Re: [HACKERS] Torn page hazard in ginRedoUpdateMetapage()
On 03/12/2014 02:05 PM, Robert Haas wrote: On Wed, Mar 12, 2014 at 4:23 AM, Heikki Linnakangas wrote: The attached patch doesn't apply any more, but it looks like this issue still exists. Fixed. Did you forget to push? Yep. Pushed now. - Heikki -- Sent via pgsql-hackers mailing list (pgsql-hackers@postgresql.org) To make changes to your subscription: http://www.postgresql.org/mailpref/pgsql-hackers
Re: [HACKERS] Torn page hazard in ginRedoUpdateMetapage()
On Wed, Mar 12, 2014 at 4:23 AM, Heikki Linnakangas wrote: >> The attached patch doesn't apply any more, but it looks like this >> issue still exists. > > Fixed. Did you forget to push? -- Robert Haas EnterpriseDB: http://www.enterprisedb.com The Enterprise PostgreSQL Company -- Sent via pgsql-hackers mailing list (pgsql-hackers@postgresql.org) To make changes to your subscription: http://www.postgresql.org/mailpref/pgsql-hackers
Re: [HACKERS] Torn page hazard in ginRedoUpdateMetapage()
On 03/10/2014 09:44 PM, Robert Haas wrote: On Mon, Apr 30, 2012 at 1:34 PM, Noah Misch wrote: When GIN changes a metapage, we WAL-log its ex-header content and never use a backup block. This reduces WAL volume since the vast majority of the metapage is unused. However, ginRedoUpdateMetapage() only restores the WAL-logged content if the metapage LSN predates the WAL record LSN. If a metapage write tore and updated the LSN but not the other content, we would fail to complete the update. Instead, unconditionally reinitialize the metapage similar to how _bt_restore_meta() handles the situation. I found this problem by code reading and did not attempt to build a test case illustrating its practical consequences. It's possible that there's no problem in practice on account of some reason I haven't contemplated. The attached patch doesn't apply any more, but it looks like this issue still exists. Fixed. - Heikki -- Sent via pgsql-hackers mailing list (pgsql-hackers@postgresql.org) To make changes to your subscription: http://www.postgresql.org/mailpref/pgsql-hackers
Re: [HACKERS] Torn page hazard in ginRedoUpdateMetapage()

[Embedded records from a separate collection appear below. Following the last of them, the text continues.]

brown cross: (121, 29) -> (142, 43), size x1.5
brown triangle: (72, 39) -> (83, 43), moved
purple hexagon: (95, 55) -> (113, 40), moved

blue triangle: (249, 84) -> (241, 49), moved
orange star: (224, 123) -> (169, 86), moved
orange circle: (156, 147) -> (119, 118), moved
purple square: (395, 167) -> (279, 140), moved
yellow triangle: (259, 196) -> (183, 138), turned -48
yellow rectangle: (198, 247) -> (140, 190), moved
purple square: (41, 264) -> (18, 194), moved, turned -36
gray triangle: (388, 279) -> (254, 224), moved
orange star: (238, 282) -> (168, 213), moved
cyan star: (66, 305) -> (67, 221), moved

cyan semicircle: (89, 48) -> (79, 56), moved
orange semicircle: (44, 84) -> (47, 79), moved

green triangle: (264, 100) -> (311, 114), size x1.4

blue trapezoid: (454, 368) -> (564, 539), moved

On Mon, Apr 30, 2012 at 1:34 PM, Noah Misch wrote: > When GIN changes a metapage, we WAL-log its ex-header content and never use a > backup block. This reduces WAL volume since the vast majority of the metapage > is unused. However, ginRedoUpdateMetapage() only restores the WAL-logged > content if the metapage LSN predates the WAL record LSN. If a metapage write > tore and updated the LSN but not the other content, we would fail to complete > the update. Instead, unconditionally reinitialize the metapage similar to how > _bt_restore_meta() handles the situation. > > I found this problem by code reading and did not attempt to build a test case > illustrating its practical consequences. It's possible that there's no > problem in practice on account of some reason I haven't contemplated. The attached patch doesn't apply any more, but it looks like this issue still exists. -- Robert Haas EnterpriseDB: http://www.enterprisedb.com The Enterprise PostgreSQL Company -- Sent via pgsql-hackers mailing list (pgsql-hackers@postgresql.org) To make changes to your subscription: http://www.postgresql.org/mailpref/pgsql-hackers
Re: [HACKERS] Torn page hazard in ginRedoUpdateMetapage()

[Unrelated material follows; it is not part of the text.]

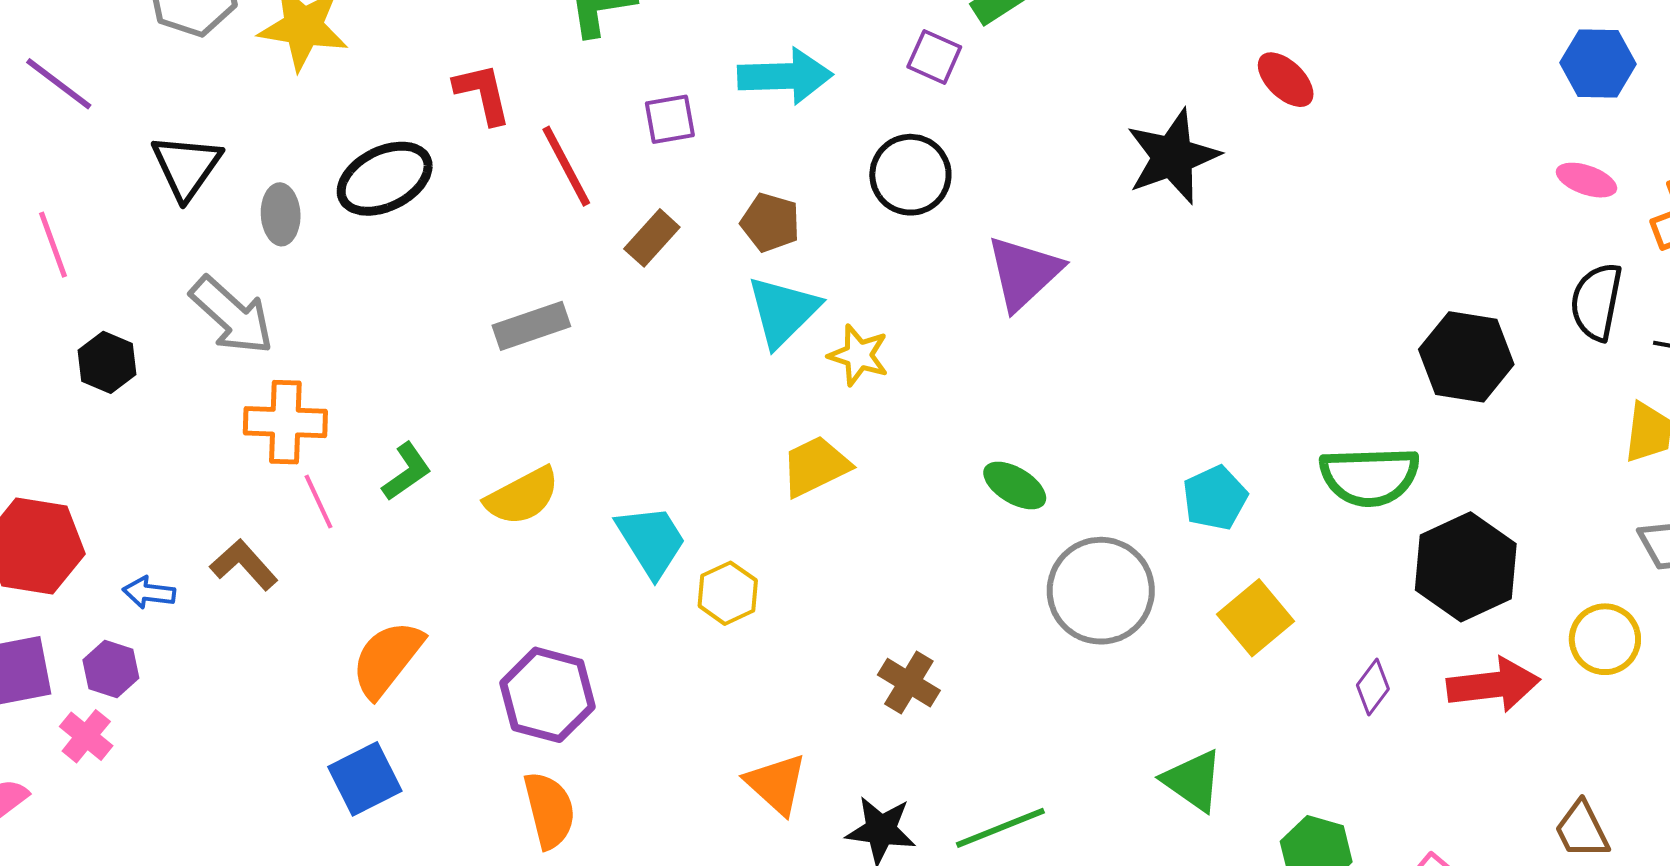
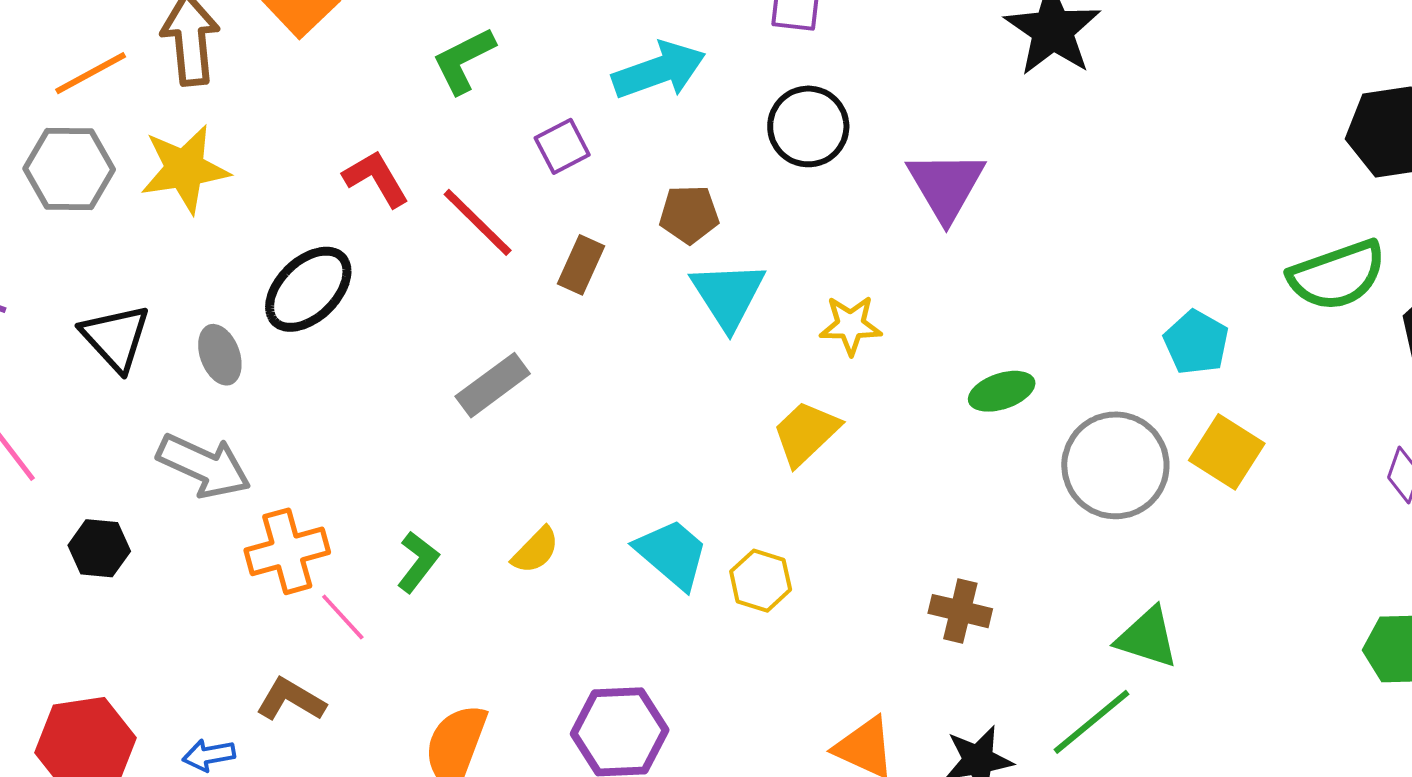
yellow star: (859, 355) -> (851, 325), moved
green ellipse: (1015, 486) -> (1002, 391), turned -32
yellow semicircle: (522, 496) -> (535, 550), size x0.7
yellow square: (1255, 618) -> (1227, 452), moved
green triangle: (1193, 781) -> (1147, 638), moved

Robert Haas writes: > Are you planning to commit Noah's patch? I wasn't intending to do so personally in the near future; I've got other things on my to-do list. I won't object if somebody else commits it though. regards, tom lane -- Sent via pgsql-hackers mailing list (pgsql-hackers@postgresql.org) To make changes to your subscription: http://www.postgresql.org/mailpref/pgsql-hackers
Re: [HACKERS] Torn page hazard in ginRedoUpdateMetapage()
On Thu, May 3, 2012 at 12:16 AM, Tom Lane wrote: > Having said all that, I wasn't really arguing that this was a guaranteed > safe thing for us to rely on; just pointing out that it's quite likely > that the issue hasn't been seen in the field because of this type of > consideration. Well, we do rely, in numerous places, on writes << 512 bytes not getting torn. pd_prune_xid, index tuple kills, heap tuple hint bits, relmapper files, etc. We generally assume, for example, that a 4-byte write which is 4-byte aligned does not need to be WAL-logged, which would be necessary if we thought that the write might be torn. Are you planning to commit Noah's patch? -- Robert Haas EnterpriseDB: http://www.enterprisedb.com The Enterprise PostgreSQL Company -- Sent via pgsql-hackers mailing list (pgsql-hackers@postgresql.org) To make changes to your subscription: http://www.postgresql.org/mailpref/pgsql-hackers
Re: [HACKERS] Torn page hazard in ginRedoUpdateMetapage()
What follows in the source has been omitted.